[[ MATERIAL TO PROCESS open ]]
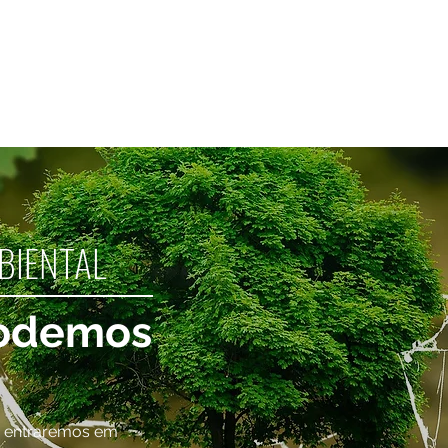
INÍCIO
ADVOGADOS
O ESCRITÓRIO
CONTATO
B
BIENTAL
odemos
 e entraremos em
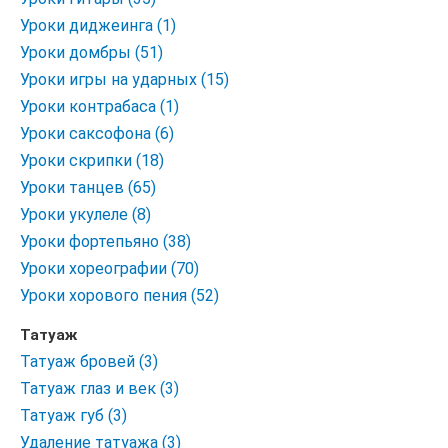
Уроки диджеинга (1)
Уроки домбры (51)
Уроки игры на ударных (15)
Уроки контрабаса (1)
Уроки саксофона (6)
Уроки скрипки (18)
Уроки танцев (65)
Уроки укулеле (8)
Уроки фортепьяно (38)
Уроки хореографии (70)
Уроки хорового пения (52)
Татуаж
Татуаж бровей (3)
Татуаж глаз и век (3)
Татуаж губ (3)
Удаление татуажа (3)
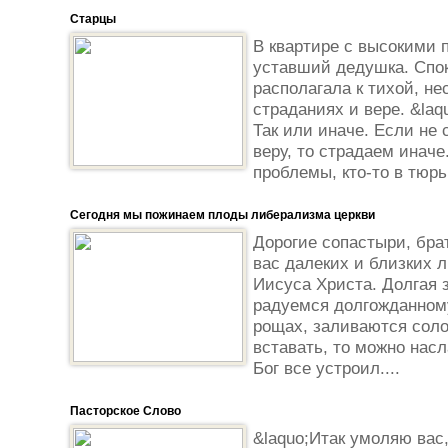
Старцы
В квартире с высокими 
уставший дедушка. Спок
располагала к тихой, н
страданиях и вере. &la
Так или иначе. Если не 
веру, то страдаем иначе
проблемы, кто-то в тюрьм
Сегодня мы пожинаем плоды либерализма церкви
Дорогие сопастыри, бра
вас далеких и близких 
Иисуса Христа. Долгая 
радуемся долгожданному
рощах, заливаются сол
вставать, то можно нас
Бог все устроил....
Пасторское Слово
&laquo;Итак умоляю вас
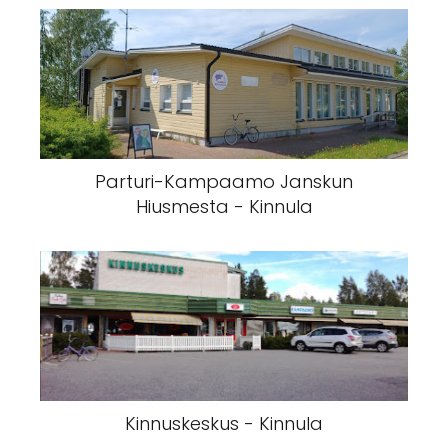
Parturi-Kampaamo Janskun
Hiusmesta - Kinnula
Kinnuskeskus - Kinnula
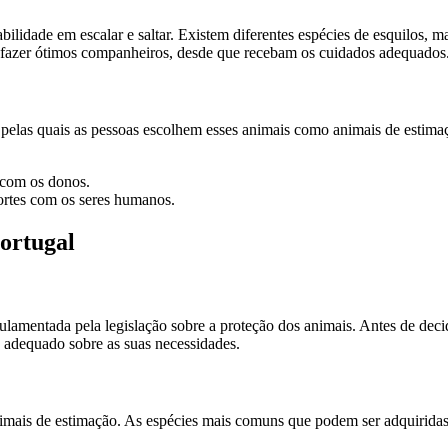
bilidade em escalar e saltar. Existem diferentes espécies de esquilos,
m fazer ótimos companheiros, desde que recebam os cuidados adequados
 pelas quais as pessoas escolhem esses animais como animais de estimaç
r com os donos.
ortes com os seres humanos.
ortugal
gulamentada pela legislação sobre a proteção dos animais. Antes de decid
o adequado sobre as suas necessidades.
nimais de estimação. As espécies mais comuns que podem ser adquiridas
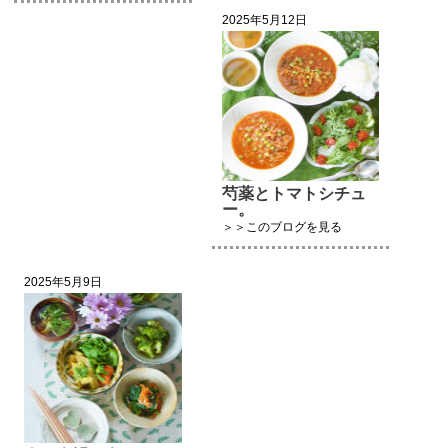
2025年5月12日
芍薬とトマトシチュ
ー。
＞＞このブログを見る
2025年5月9日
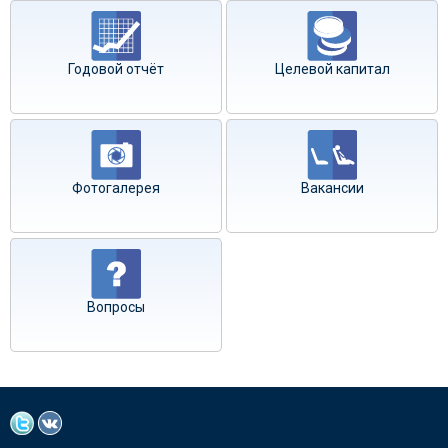
Годовой отчёт
Целевой капитал
Фотогалерея
Вакансии
Вопросы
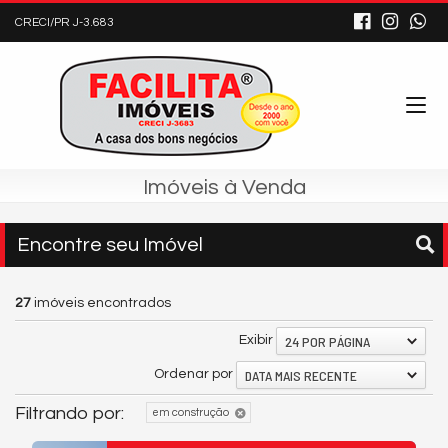
CRECI/PR J-3.683
Imóveis à Venda
Encontre seu Imóvel
27
imóveis encontrados
24 POR PÁGINA
Exibir
DATA MAIS RECENTE
Ordenar por
Filtrando por:
em construção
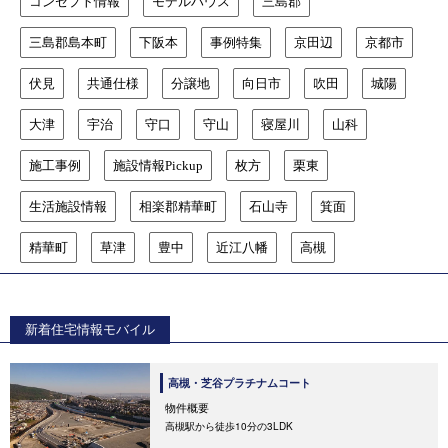
コンセプト情報
モデルハウス
三島郡
三島郡島本町
下阪本
事例特集
京田辺
京都市
伏見
共通仕様
分譲地
向日市
吹田
城陽
大津
宇治
守口
守山
寝屋川
山科
施工事例
施設情報Pickup
枚方
栗東
生活施設情報
相楽郡精華町
石山寺
箕面
精華町
草津
豊中
近江八幡
高槻
新着住宅情報モバイル
高槻・芝谷プラチナムコート
物件概要
高槻駅から徒歩10分の3LDK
[[ MATERIAL TO PROCESS closed ]]
TASK INSTRUCTIONS:
Look above for the line with "O ESCRITÓRIO" and copy exactly from it through the line with "Татуаж глаз и век (3)", both included. Omit the pictures.

THE COMPLETED TASK:
O ESCRITÓRIO
CONTATO
B
BIENTAL
odemos
 e entraremos em
Уроки диджеинга (1)
Уроки домбры (51)
Уроки игры на ударных (15)
Уроки контрабаса (1)
Уроки саксофона (6)
Уроки скрипки (18)
Уроки танцев (65)
Уроки укулеле (8)
Уроки фортепьяно (38)
Уроки хореографии (70)
Уроки хорового пения (52)
Татуаж
Татуаж бровей (3)
Татуаж глаз и век (3)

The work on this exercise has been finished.